Marine n-3 PUFA quartiles All Q1 Q2 Q3 Q4 p
Marine n-3 PUFA level, wt% 1.35-23.87 6.20 6.21-7.94 7.95-10.02 10.03 (trend)
Number of patients 908 196 216 234 262
Mean change in serum creatinine between ten weeks and five years
after transplantation, µmol/L 9.0 18.4 7.3 5.0 6.8 0.01
8.6 Plasma eicosapentaenoic and docosahexaenoic acid levels
Plasma EPA and DHA levels are derived from the same dietary sources and were highly correlated (Spearmans r = 0.72). They were analyzed separately in multivariable Cox regression analysis.
Patients belonging to the upper EPA quartile compared with the lower had a significant lower infectious disease mortality risk (multivariable adjusted HR 0.24; 95% CI 0.09 to 0.62). In contrast, plasma DHA levels were not associated with the risk of death from infectious disease. Both plasma EPA and DHA levels were negatively associated with cardiovascular mortality.

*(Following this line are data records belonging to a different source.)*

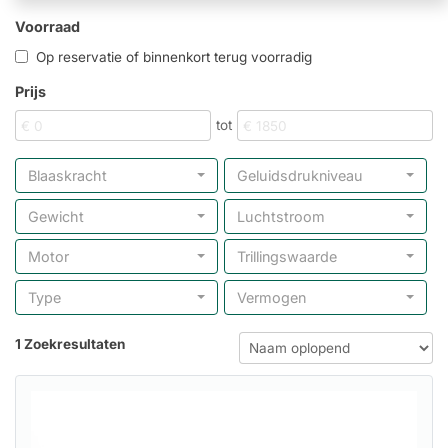
Voorraad
Op reservatie of binnenkort terug voorradig
Prijs
tot
Blaaskracht
Geluidsdrukniveau
Gewicht
Luchtstroom
Motor
Trillingswaarde
Type
Vermogen
1 Zoekresultaten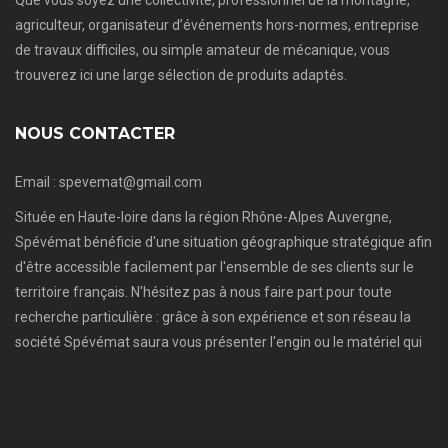
agriculteur, organisateur d’événements hors-normes, entreprise
de travaux difficiles, ou simple amateur de mécanique, vous
trouverez ici une large sélection de produits adaptés.
NOUS CONTACTER
Email : spevemat@gmail.com
Située en Haute-loire dans la région Rhône-Alpes Auvergne,
Spévémat bénéficie d'une situation géographique stratégique afin
d'être accessible facilement par l'ensemble de ses clients sur le
territoire français. N'hésitez pas à nous faire part pour toute
recherche particulière : grâce à son expérience et son réseau la
société Spévémat saura vous présenter l'engin ou le matériel qui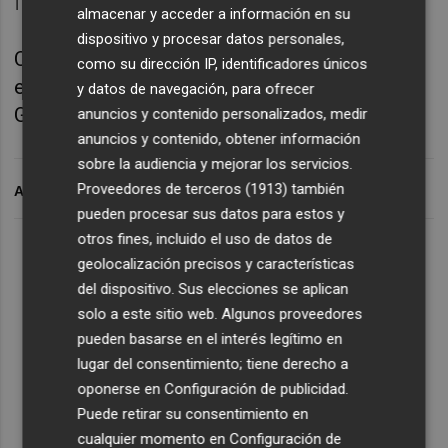
francesa.
almacenar y acceder a información en su
dispositivo y procesar datos personales,
Como técnico, ha entrado al Burdeos, el
como su dirección IP, identificadores únicos
equipo nacional francés, el Paris Saint-
y datos de navegación, para ofrecer
Germain y el Al Rayyan catarí.
anuncios y contenido personalizados, medir
anuncios y contenido, obtener información
sobre la audiencia y mejorar los servicios.
Proveedores de terceros (1913)
también
ARCHIVADO EN
pueden procesar sus datos para estos y
otros fines, incluido el uso de datos de
geolocalización precisos y características
del dispositivo. Sus elecciones se aplican
solo a este sitio web. Algunos proveedores
pueden basarse en el interés legítimo en
lugar del consentimiento; tiene derecho a
oponerse en
Configuración de publicidad
.
Puede retirar su consentimiento en
cualquier momento en
Configuración de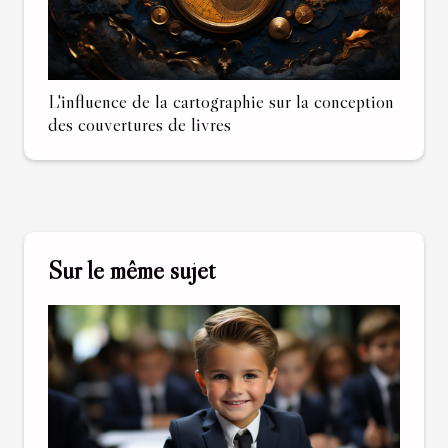
L'influence de la cartographie sur la conception
des couvertures de livres
Sur le même sujet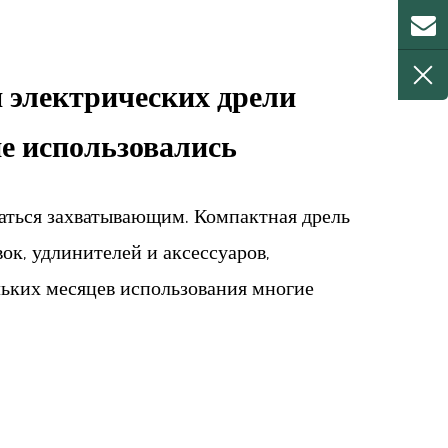
 электрических дрели
не использовались
аться захватывающим. Компактная дрель
вок, удлинителей и аксессуаров,
льких месяцев использования многие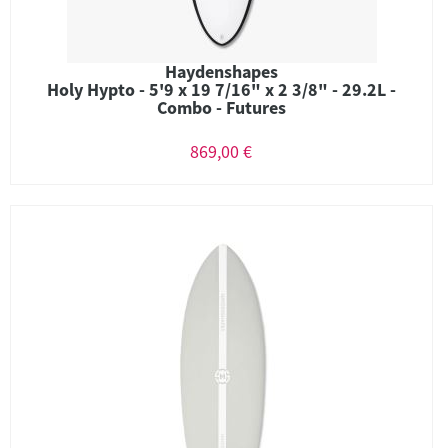
Haydenshapes
Holy Hypto - 5'9 x 19 7/16" x 2 3/8" - 29.2L -
Combo - Futures
869,00 €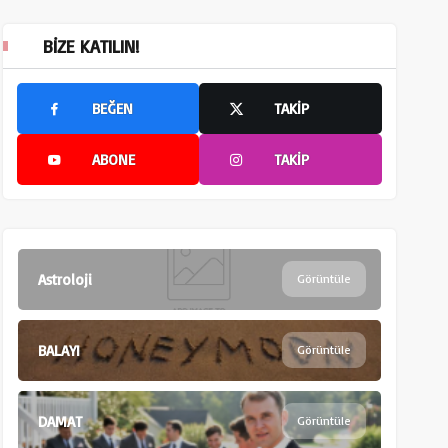
BIZE KATILIN!
BEĞEN
TAKIP
ABONE
TAKIP
Astroloji
Görüntüle
BALAYI
Görüntüle
DAMAT
Görüntüle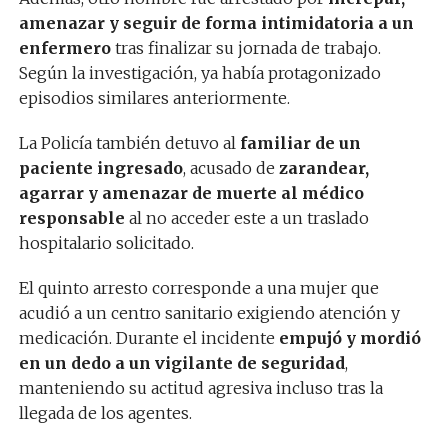
amenazar y seguir de forma intimidatoria a un
enfermero
tras finalizar su jornada de trabajo.
Según la investigación, ya había protagonizado
episodios similares anteriormente.
La Policía también detuvo al
familiar de un
paciente ingresado
, acusado de
zarandear,
agarrar y amenazar de muerte al médico
responsable
al no acceder este a un traslado
hospitalario solicitado.
El quinto arresto corresponde a una mujer que
acudió a un centro sanitario exigiendo atención y
medicación. Durante el incidente
empujó y mordió
en un dedo a un vigilante de seguridad
,
manteniendo su actitud agresiva incluso tras la
llegada de los agentes.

We found negative associations with resting heart rate, plasma triglyceride levels and fasting plasma glucose levels for both plasma EPA and DHA levels. On the other hand, a positive association with plasma HDL cholesterol levels was only found with plasma EPA levels (Std.
β-coeff. 0.16, p<0.001).
Plasma levels of EPA, but not DHA, were significantly associated with death censored graft loss (EPA: adjusted HR 0.81; 95% CI 0.71 to 0.93. DHA: adjusted HR 0.91; 95% CI 0.80 to 1.02), whereas both were associated with overall graft loss (EPA: adjusted HR 0.84; 95% CI 0.77 to 0.91. DHA: adjusted HR 0.87; 95% CI 0.80 to 0.94). Associations with acute rejection rates within the first year and decline in renal graft function during the first five years after transplantation did not differ between plasma EPA and DHA levels.